Start with a personal inventory. Do you honor your own feelings? Ideally, you are exquisitely self-aware, processing news bulletins from your body day in and day out. You notice when your foot itches, when you feel a twinge of hunger, and when you are bothered by an unpaid bill, the theft of your driver’s license, your heated conversation with your sister on Monday, or your spouse’s failure to come home on time last night. In each case, you register the feeling, identify ways of allaying it, and follow through until you get results.
You express anger appropriately to the individuals concerned. When you are distressed, too, you soothe yourself as you would a small child. After a disappointment or loss you might buy yourself a rose, get a massage, or go to the movies. When you have labored long and hard, you treat yourself to extra rest and recreation. You show yourself no less than a mother’s or a father’s kindness. (Once we grow up, we all have to parent ourselves.)

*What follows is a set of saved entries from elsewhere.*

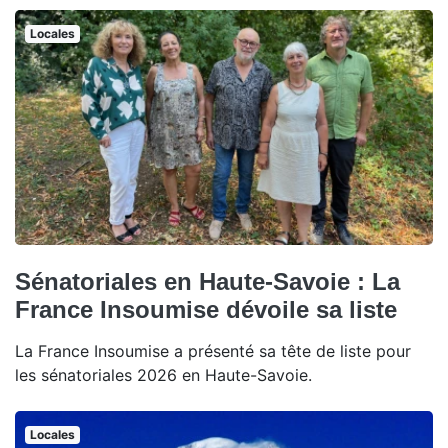
Locales
Sénatoriales en Haute-Savoie : La
France Insoumise dévoile sa liste
La France Insoumise a présenté sa tête de liste pour
les sénatoriales 2026 en Haute-Savoie.
Locales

If these paragraphs describe you, congratulations! Your child is learning to honor her feelings and take care of them. If you swallow or stuff your feelings, resorting to junk food, alcohol, drugs, or compulsive behavior involving something else, try to pinpoint the cause, both for your own sake (to find healthier ways of soothing yourself) and for that of your child. You want to make your feelings at home in your body so that your child can do the same.
The easiest way to increase your child’s awareness of her feelings is to inquire about them. When you are debriefing her after a day at school, ask, “How did that make you feel?” Label feelings that you see on your child’s face when the two of you are together. “You look sad,” you might say. “Can you tell me about that?” Teaching your child about emotions is an important parenting skill.
When the two of you disagree about a directive you have issued, “You look angry, and we can talk about that, but I still need you to clean your room.” When she compares your label with her bodily sensations, she gains a frame of reference she can use every time she sees someone else’s emotions.
Help your child grasp the meaning of empathy. Look for ways to invite him to notice other people’s feelings. Ask him how he thinks a classmate reacted when the teacher blamed her for doing something she didn’t do. How did the shopkeeper respond when someone tried to steal candy? What is it like for people who are speaking when someone else interrupts them? How does it feel to be insulted or dismissed as unimportant or unworthy of attention?
Some children seem to grasp empathy instinctively. These are the youngsters who look out the car window and express concern for the old woman who slipped on the ice or for the stray dog that looks hungry. Other kids need more help. If your child seems to fall into this latter category, remind him of how he felt when something comparable happened to him. Explore the feeling in memory. Say, “Watching you, how would I have known what you were feeling? When you are feeling this way, how do you make yourself better?”
Ideally, your child tells you about his feelings. You treat them as important. You model good listening skills: you give your child your full attention without interrupting. You ask questions so that you understand better. You do not criticize him or tell him that he doesn’t feel as he says he does. (He is the expert on his feelings!) You ask what he plans to do next. You avoid giving directions unless he asks you for advice.
You tell him that as long as he does not insult, injure, or destroy anything or anybody, his feelings deserve acknowledgment from other people. You invite him to notice the relief in his body when he expresses himself. You teach him that people who tell him to “suck it up” or “pull yourself together” are people who become anxious at the sight of normal human emotions. Their anxiety is their problem and not his. You thank him for letting you know how he feels.
Feelings, natural and inevitable, unite us with all other humans. No matter where we live, what language we speak, or what we believe, everyone has the same basic feelings. When your child voices his, he opens himself to enjoying the understanding, appreciation, and support of others. He can also reach out to others in return. Whatever he may be feeling, he is not alone.
Our feelings are the parts of us that are most quintessentially ours. Over time, beauty fades, brains falter, and physical strength subsides. In contrast, our feelings arrive before birth and depart only at death. Because they convey the joy or pain of every moment, they color our lives. Without them we live in black and white. They are our best guides to the things that we need to savor life to the full.